En audience et durant

l'inspection locale, les représentants des constructeurs ont déclaré qu'ils

entendaient construire le bassin de rétention préconisé par l'expert CSD. Les

représentants de la municipalité ont précisé à ce sujet qu'une autorisation

complémentaire était nécessaire mais qu'on pouvait envisager une dispense

d'enquête.

Considérants

1.

Les recourants Goumaz

et Meyer, sous la plume de l'avocat Marquis, allèguent que la parcelle 18434

des constructeurs ne serait pas encore équipée d'une canalisation d'eaux

claires et qu'il faudrait donc entreprendre des travaux à l'aval sur la

parcelle no 3889 des recourants Meyer alors que ceux-ci n'ont pas signé la

demande de permis de construire. Ils soulignent que la capacité insuffisante du

réseau d'évacuation d'eau a déjà provoqué une inondation. Ils en concluent que

la parcelle n'est pas équipée conformément aux exigences de l'art. 104 LATC et

que les constructeurs ne disposent pas des titres juridiques nécessaires à

l'accomplissement des travaux exigés par l'autorité.

a) Sur le plan des faits,

la réponse déposée pour les constructeurs paraît également envisager la

construction sur la parcelle d'un système séparatif qui se déverserait au

sortir de celle-ci dans une unique canalisation d'eaux usées. C'est aussi ce

que l'on pourrait déduire à première vue du plan du géomètre ainsi que du plan

des aménagements extérieurs établis par l'architecte. Toutefois, le rapport

d'ingénieurs CSD du 2 mars 2001 montre qu'en réalité, d'après un relevé non

exhaustif des collecteurs fourni par la commune, il existe bel et bien, le long

du tronçon litigieux du chemin de la Fauvette, deux collecteurs, l'un pour les

eaux claires et l'autre pour les eaux usées. Ils ont simplement la

particularité, comme cela se faisait à l'époque dans les années 50, d'être

superposés et non juxtaposés (cette indication résulte d'ailleurs aussi de la

pièce no 3 produite par l'avocat Marquis pour les recourants Goumaz et Meyer).

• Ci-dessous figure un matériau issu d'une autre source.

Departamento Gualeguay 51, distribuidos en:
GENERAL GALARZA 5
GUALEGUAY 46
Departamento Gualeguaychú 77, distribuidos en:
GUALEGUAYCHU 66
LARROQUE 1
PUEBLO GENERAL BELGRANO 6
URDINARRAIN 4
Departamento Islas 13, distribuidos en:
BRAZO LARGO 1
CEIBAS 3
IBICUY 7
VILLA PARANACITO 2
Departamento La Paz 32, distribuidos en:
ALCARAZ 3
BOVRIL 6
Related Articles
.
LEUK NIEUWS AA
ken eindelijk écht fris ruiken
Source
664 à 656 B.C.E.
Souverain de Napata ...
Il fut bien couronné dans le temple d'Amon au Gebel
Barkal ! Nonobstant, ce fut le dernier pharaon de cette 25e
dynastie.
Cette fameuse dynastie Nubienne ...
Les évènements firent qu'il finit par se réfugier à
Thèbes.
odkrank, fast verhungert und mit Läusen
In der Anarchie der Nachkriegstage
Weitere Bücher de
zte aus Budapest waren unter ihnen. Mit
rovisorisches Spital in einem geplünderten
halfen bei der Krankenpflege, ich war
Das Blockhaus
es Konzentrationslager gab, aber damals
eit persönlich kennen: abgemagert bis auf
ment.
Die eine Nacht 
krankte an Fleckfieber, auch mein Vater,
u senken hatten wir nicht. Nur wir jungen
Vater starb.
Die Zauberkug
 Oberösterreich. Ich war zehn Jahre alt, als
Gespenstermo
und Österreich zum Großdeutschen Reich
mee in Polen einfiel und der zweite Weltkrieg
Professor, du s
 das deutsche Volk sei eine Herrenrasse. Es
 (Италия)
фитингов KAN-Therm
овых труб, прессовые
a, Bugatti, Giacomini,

La commune a d'ailleurs confirmé en audience que l'autorisation qu'elle a

délivrée ne prévoit pas de travaux sur le fonds d'un tiers. C'est donc de toute

manière à tort que les recourants soutiennent que des travaux devraient être

effectués sur leurs parcelles puisqu'en réalité, l'autorisation finalement

délivrée par la municipalité n'en prévoit pas.

Au reste, cette

dernière a fait observer en audience que la servitude 332'047 figurée sur les

plans d'enquête confère aux constructeurs le droit d'établir les canalisations

nécessaires, ce qui pourrait s'avérer suffisant dès lors que selon la

jurisprudence récente, le Tribunal administratif peut examiner à titre

préjudiciel si le refus du propriétaire grevé par une servitude de consentir

aux travaux correspondants est abusif ou non (AC 98/097 du 30 septembre 1998,

consid 3e, publié dans RDAF 1999 I 219, spéc. p. 229, avec les références

citées). Quoi qu'il en soit, c'est en vain que les recourants soutiennent que

leurs signatures sur les plans auraient dû être exigée par la commune.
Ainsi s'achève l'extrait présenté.